What is expected:
Give back exactly the lines from the start of the entries below to the line holding "les spécifications de", that line included, and leave every picture out.

[Collected data]
• • •

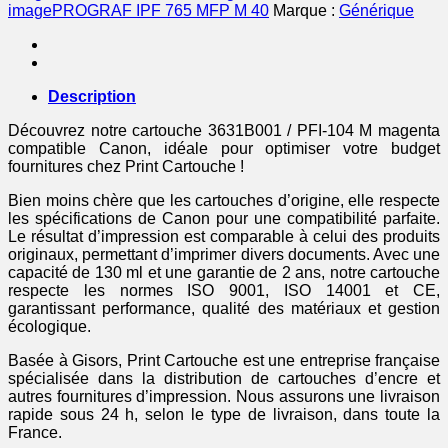
-
imagePROGRAF IPF 765 MFP M 40
Marque :
Générique
magenta
Description
Découvrez notre cartouche 3631B001 / PFI-104 M magenta
compatible Canon, idéale pour optimiser votre budget
fournitures chez Print Cartouche !
Bien moins chère que les cartouches d’origine, elle respecte
les spécifications de Canon pour une compatibilité parfaite.
Le résultat d’impression est comparable à celui des produits
originaux, permettant d’imprimer divers documents. Avec une
capacité de 130 ml et une garantie de 2 ans, notre cartouche
respecte les normes ISO 9001, ISO 14001 et CE,
garantissant performance, qualité des matériaux et gestion
écologique.
Basée à Gisors, Print Cartouche est une entreprise française
spécialisée dans la distribution de cartouches d’encre et
autres fournitures d’impression. Nous assurons une livraison
rapide sous 24 h, selon le type de livraison, dans toute la
France.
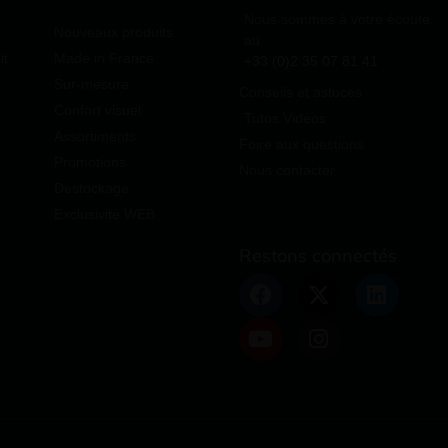
Nous sommes à votre écoute
Nouveaux produits
au
it
Made in France
+33 (0)2 35 07 81 41
Sur-mesure
Conseils et astuces
Confort visuel
Tutos Vidéos
Assortiments
Foire aux questions
Promotions
Nous contacter
Destockage
Exclusivité WEB
Restons connectés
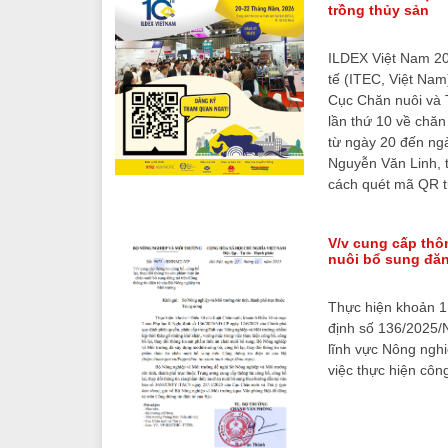
trồng thủy sản
ILDEX Việt Nam 20
tế (ITEC, Việt Nam
Cục Chăn nuôi và T
lần thứ 10 về chăn 
từ ngày 20 đến ngà
Nguyễn Văn Linh, t
cách quét mã QR t
V/v cung cấp thô
nuôi bổ sung đăn
Thực hiện khoản 1 
định số 136/2025/
lĩnh vực Nông ngh
việc thực hiện côn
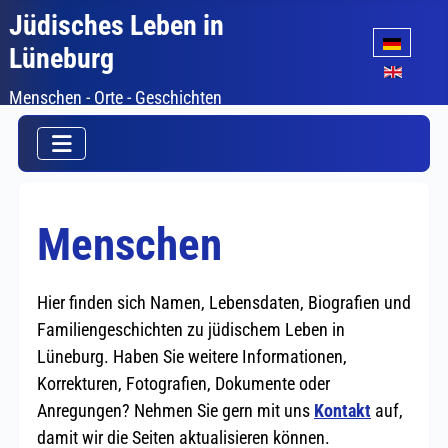
Jüdisches Leben in
Sprache auswäh
Lüneburg
Menschen - Orte - Geschichten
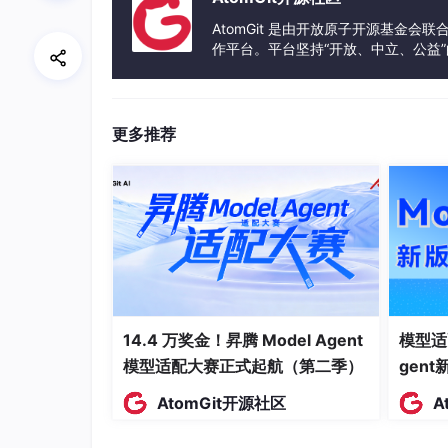
x
y
8.24
12.19
11.88
9.
y
AtomGit 是由开放原子开源基金会
y
作平台。平台坚持“开放、中立、公益
x
72.1
58.1
44.6
33
x
发体验和算力服务整合在一起，为开
x
y
7.68
8.47
8.86
10
y
y
更多推荐
通过回归分析可以确定价格与销售额之间的
通过价格对销售额进行预测
调控价格以达到理想的销售额
2️⃣ 一元线性回归模型
14.4 万奖金！昇腾 Model Agent
模型适
模型适配大赛正式起航（第二季）
x
gen
定义： 设回归变量
与响应变量（因变量
x
x
AtomGit开源社区
A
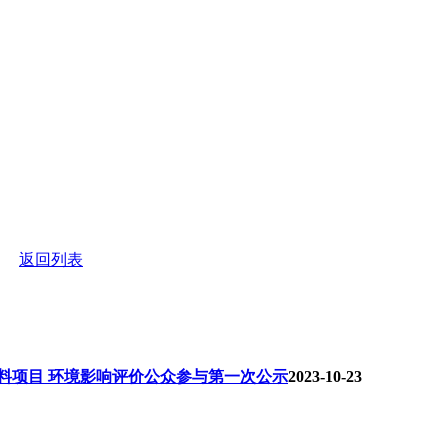
返回列表
明涂料项目 环境影响评价公众参与第一次公示
2023-10-23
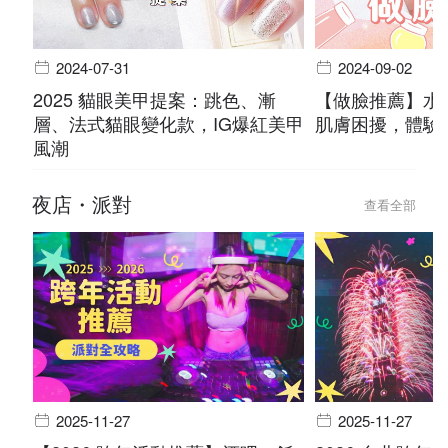
2024-07-31
2024-09-02
2025 貓眼美甲提案：跳色、漸
【做臉推薦】水
層、法式貓眼變化款，IG爆紅美甲
肌膚困擾，體驗
風潮
夜店・派對
查看全部
2025-11-27
2025-11-27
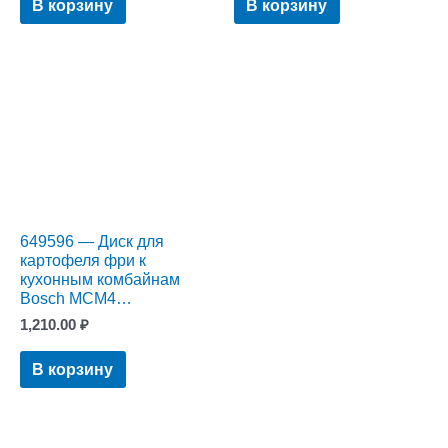
В корзину
В корзину
649596 — Диск для
картофеля фри к
кухонным комбайнам
Bosch MCM4…
1,210.00
₽
В корзину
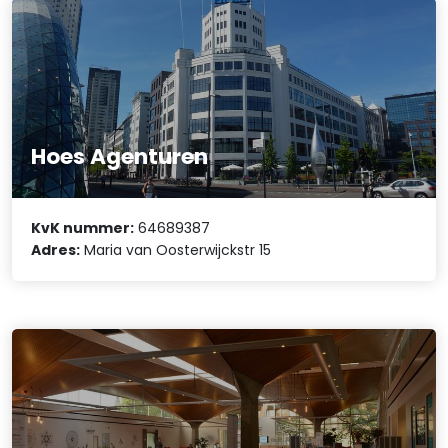
Hoes Agenturen
KvK nummer:
64689387
Adres:
Maria van Oosterwijckstr 15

• • •

Written solution:
-
imagePROGRAF IPF 765 MFP M 40
Marque :
Générique
magenta
Description
Découvrez notre cartouche 3631B001 / PFI-104 M magenta
compatible Canon, idéale pour optimiser votre budget
fournitures chez Print Cartouche !
Bien moins chère que les cartouches d’origine, elle respecte
les spécifications de Canon pour une compatibilité parfaite.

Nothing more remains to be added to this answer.